* _Try it_
Would you write out each line of the material below exactly, skipping every picture?

* _Provided data_

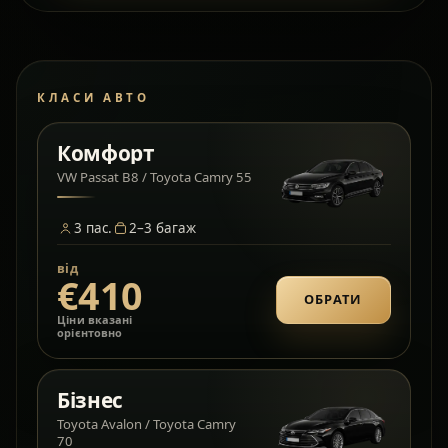
КЛАСИ АВТО
Комфорт
VW Passat B8 / Toyota Camry 55
3
пас.
2–3
багаж
від
€410
ОБРАТИ
Ціни вказані
орієнтовно
Бізнес
Toyota Avalon / Toyota Camry
70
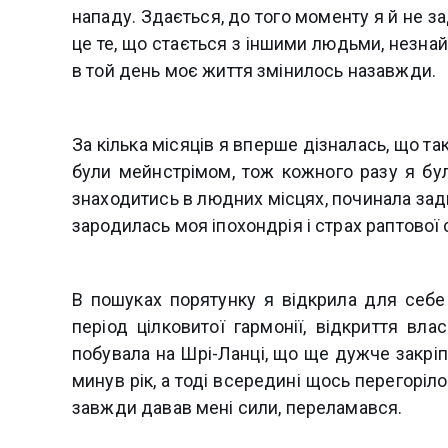
нападу. Здається, до того моменту я й не з
це те, що стається з іншими людьми, незнай
в той день моє життя змінилось назавжди.
За кілька місяців я вперше дізналась, що та
були мейнстрімом, тож кожного разу я бу
знаходитись в людних місцях, починала зади
зародилась моя іпохондрія і страх раптової 
В пошуках порятунку я відкрила для себе 
період цілковитої гармонії, відкриття вла
побувала на Шрі-Ланці, що ще дужче закріп
минув рік, а тоді всередині щось перегоріло
завжди давав мені сили, переламався.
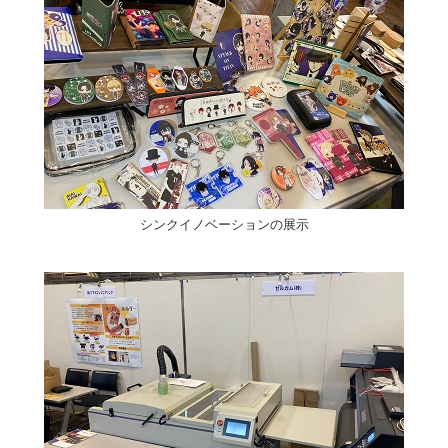
シンクイノベーションの展示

* _Exercise result_
КЛАСИ АВТО
Комфорт
VW Passat B8 / Toyota Camry 55
3
пас.
2–3
багаж
від
€410
ОБРАТИ
Ціни вказані
орієнтовно
Бізнес
Toyota Avalon / Toyota Camry
70
нападу. Здається, до того моменту я й не з
це те, що стається з іншими людьми, незнай
в той день моє життя змінилось назавжди.
За кілька місяців я вперше дізналась, що та
були мейнстрімом, тож кожного разу я бу
знаходитись в людних місцях, починала зади
зародилась моя іпохондрія і страх раптової 
В пошуках порятунку я відкрила для себе 
період цілковитої гармонії, відкриття вла
побувала на Шрі-Ланці, що ще дужче закріп
минув рік, а тоді всередині щось перегоріло
завжди давав мені сили, переламався.
シンクイノベーションの展示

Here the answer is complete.